> Saved data entries
BEGIN

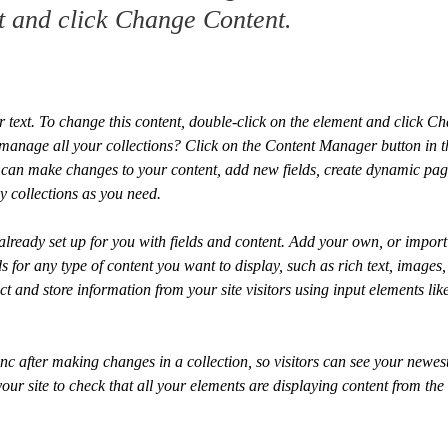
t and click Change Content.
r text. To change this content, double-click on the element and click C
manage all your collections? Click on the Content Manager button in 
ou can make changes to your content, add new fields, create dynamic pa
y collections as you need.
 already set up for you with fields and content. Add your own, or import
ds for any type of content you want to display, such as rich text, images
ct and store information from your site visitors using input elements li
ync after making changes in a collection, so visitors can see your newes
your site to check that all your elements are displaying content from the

END
BEGIN

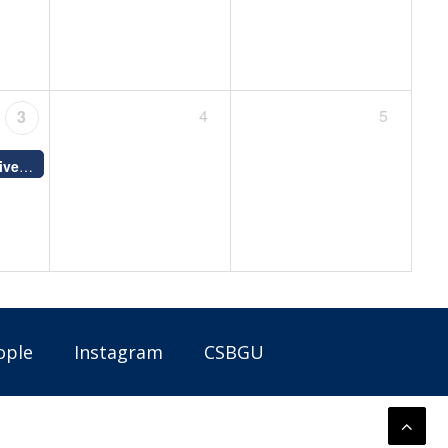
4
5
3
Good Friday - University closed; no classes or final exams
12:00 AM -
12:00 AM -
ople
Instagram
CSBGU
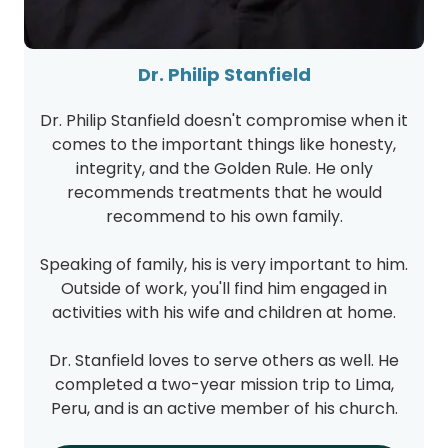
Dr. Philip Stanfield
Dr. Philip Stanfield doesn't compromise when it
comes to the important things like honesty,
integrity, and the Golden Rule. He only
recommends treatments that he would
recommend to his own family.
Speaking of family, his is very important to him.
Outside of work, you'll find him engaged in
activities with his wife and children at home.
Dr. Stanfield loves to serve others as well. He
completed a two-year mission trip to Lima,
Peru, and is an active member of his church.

END

> Work order
Out of the entries above, write out only the lines between the line holding "ds for any type" and the line holding "your site to", inclusive, each exactly as given.

> Your solution
ds for any type of content you want to display, such as rich text, images
ct and store information from your site visitors using input elements li
ync after making changes in a collection, so visitors can see your newes
your site to check that all your elements are displaying content from the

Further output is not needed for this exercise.